Collection of Specimens for DNA Probe Hybridization Testing for Chlamydia trachomatis and/or Neisseria gonorrhoeae
General
- Collection of a single swab can allow testing for both organisms. Because detection is at the genetic level, organisms need not be viable for a positive result.
- This assay eliminates problems with media storage and specimen transport encountered with culture. Once collected, specimens are stable at room temperature for seven days.
- The C. trachomatis probe assay is FDA approved for use on urogenital and conjunctival specimens only. Culture still will be available to detect all three Chlamydia species and must be used for non-genital sites (i.e. rectal, respiratory) and in cases of rape or child abuse.
- The N. gonorrhoeae probe assay is FDA approved for use on urogenital sites only. Culture still will be available through the Microbiology Laboratory.

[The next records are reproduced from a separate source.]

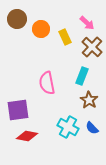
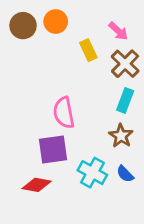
orange circle: (41, 29) -> (56, 22), moved
cyan rectangle: (82, 76) -> (125, 100), moved
purple square: (18, 110) -> (53, 149), moved

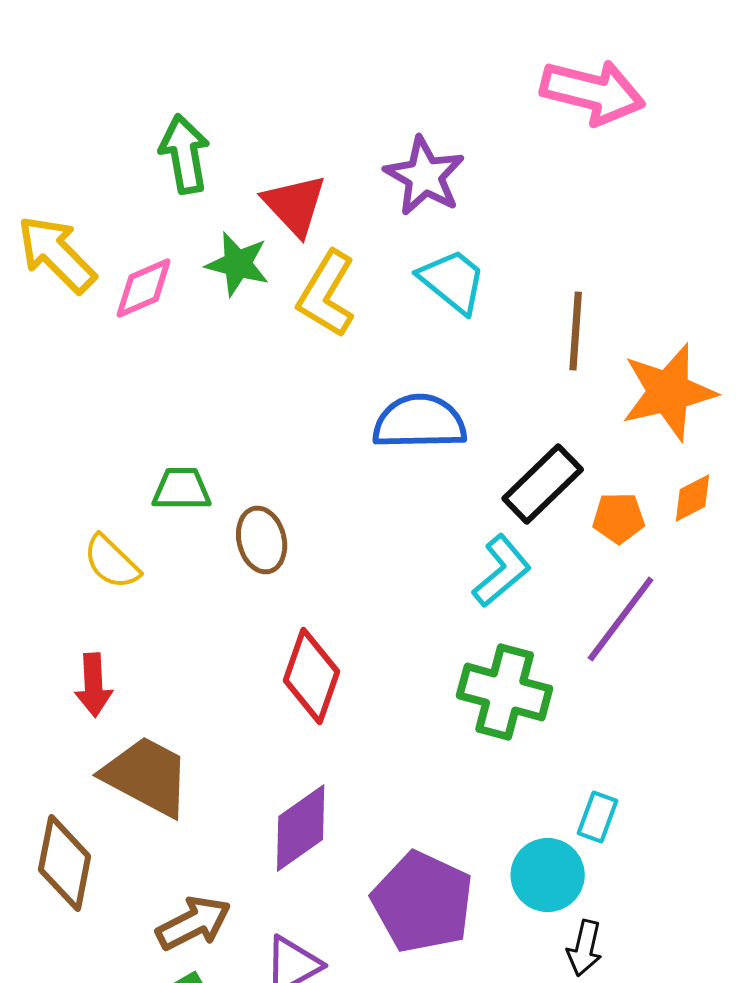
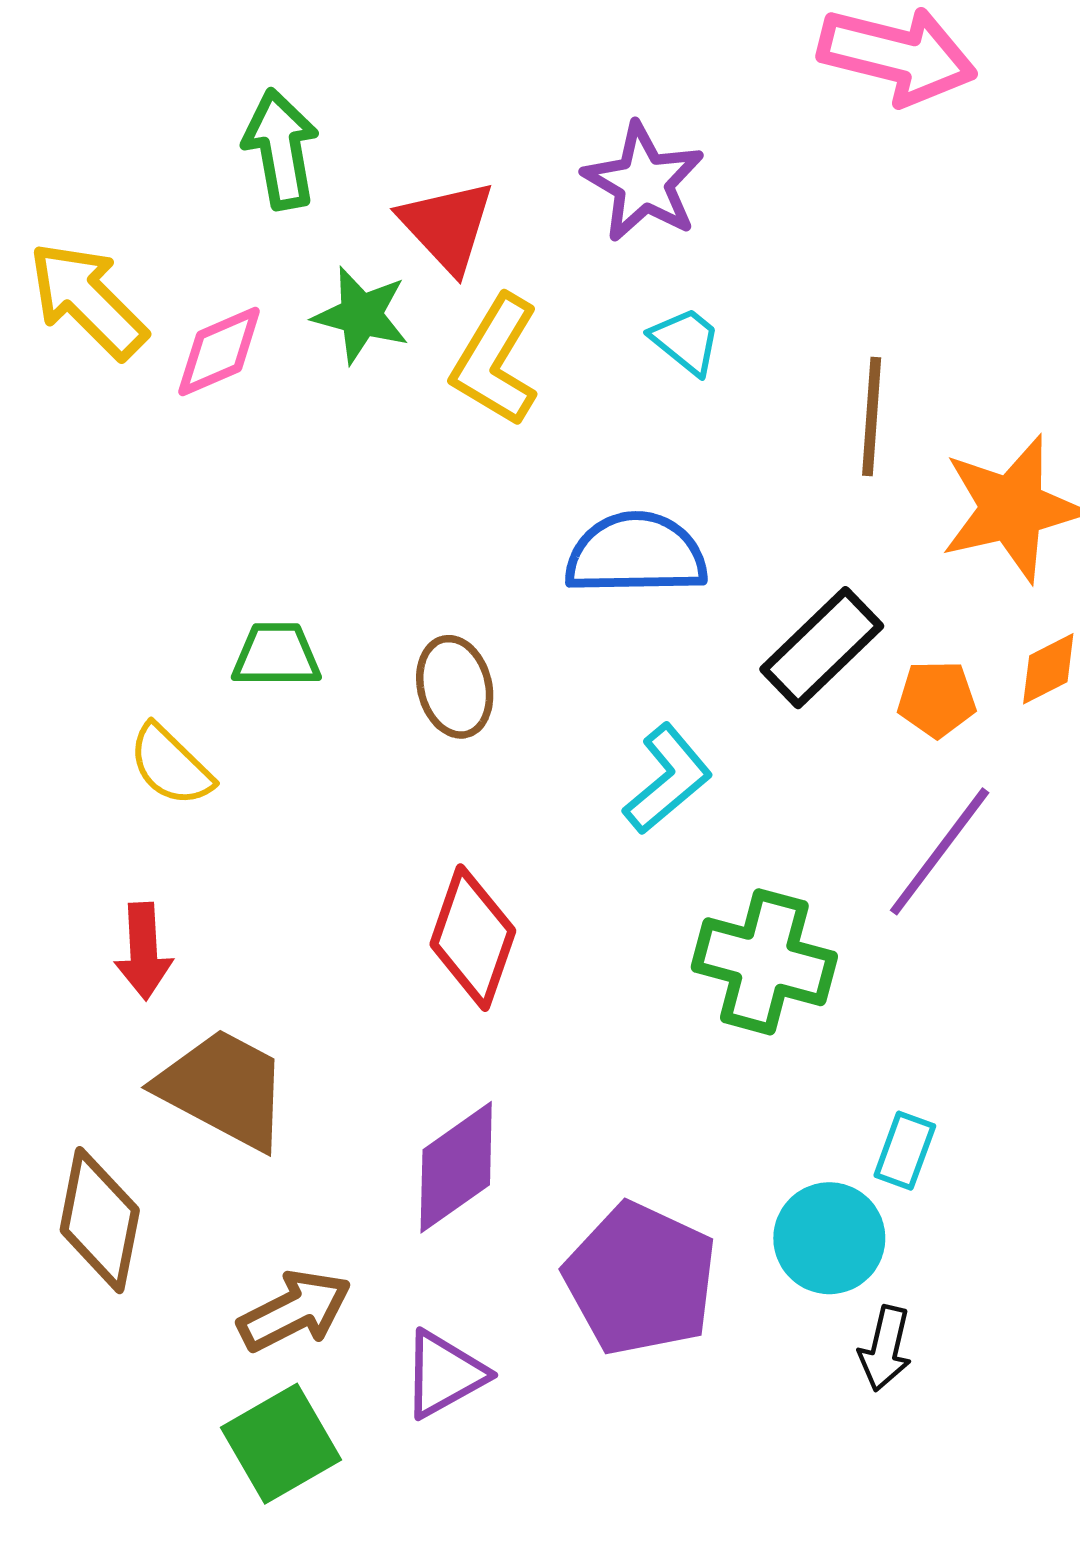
cyan trapezoid: (453, 281) -> (686, 341), size x0.7
brown ellipse: (262, 540) -> (455, 687), moved
cyan L-shape: (502, 571) -> (668, 779), moved

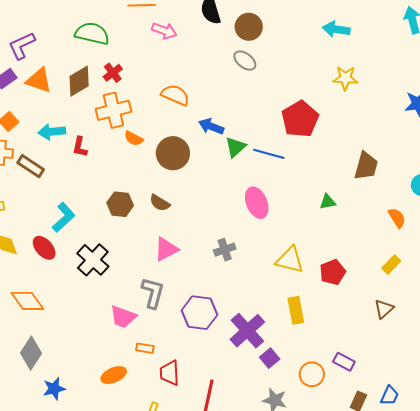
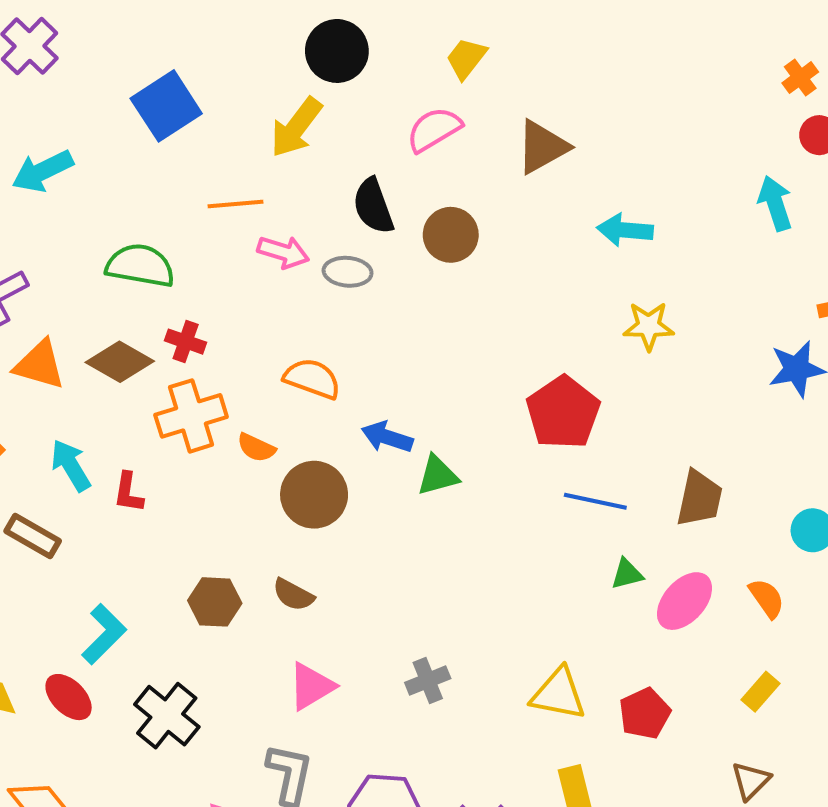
gray ellipse: (245, 61) -> (348, 272), moved, turned -30
red cross: (113, 73) -> (186, 342), turned -30
brown diamond: (79, 81) -> (120, 362), turned 64
cyan arrow: (52, 132) -> (71, 465), turned 68
orange semicircle: (134, 138) -> (256, 448), moved
green triangle: (235, 147) -> (438, 475), turned 30
blue line: (269, 154) -> (595, 501), moved
pink ellipse: (257, 203) -> (684, 601), moved, turned 68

- Chlamydia infection often is asymptomatic in both sexes. Gonorrhea is asymptomatic in 60 to 80 percent of women infected. There is a high incidence of co-infection with Chlamydia and Gonorrhea (25 to 50 percent in heterosexual men and women), therefore it is recommended that when one of these infections is suspect, the testing for both organisms should be considered.
- Specimens collected with this system cannot be used for culture. Only swabs supplied with the Gen-Probe specimen collection system should be used for specimen collection.
- Specimen collection kits (with separate collection kits for males [blue] and females [pink]) will be supplied by the Virology Laboratory
Collection of Cervical Specimens
- Remove excess mucus from cervical os and surrounding mucosa using one of the swabs provided. Discard the cleaning swab.
- Insert second swab from collection kit 1-1_ cm into endocervical canal.
- Withdraw swab carefully; avoid any contact with vaginal mucosa.
- See Preparation for Transport below.
Collection of Urethral Specimens:
- Patient should not have urinated for at least one hour prior to sample collection.
- Insert swab from collection kit 2-4 cm into urethra.
- Once inserted, gently rotate swab at least one full rotation using sufficient pressure to ensure swab comes into contact with all urethral surfaces. Allow swab to remain inserted for two to three seconds.
- Withdraw swab.
- See Preparation for Transport below.
Preparation for Transport:
- Insert one swab (collection swab only) into the Gen-Probe transport tube.
- Snap off shaft at score line or cut shaft to fit tube.
- For best results, transport tube to the laboratory at 2ᄀC-25ᄀC. Store at 2ᄀC-25ᄀC and test within seven days of collection.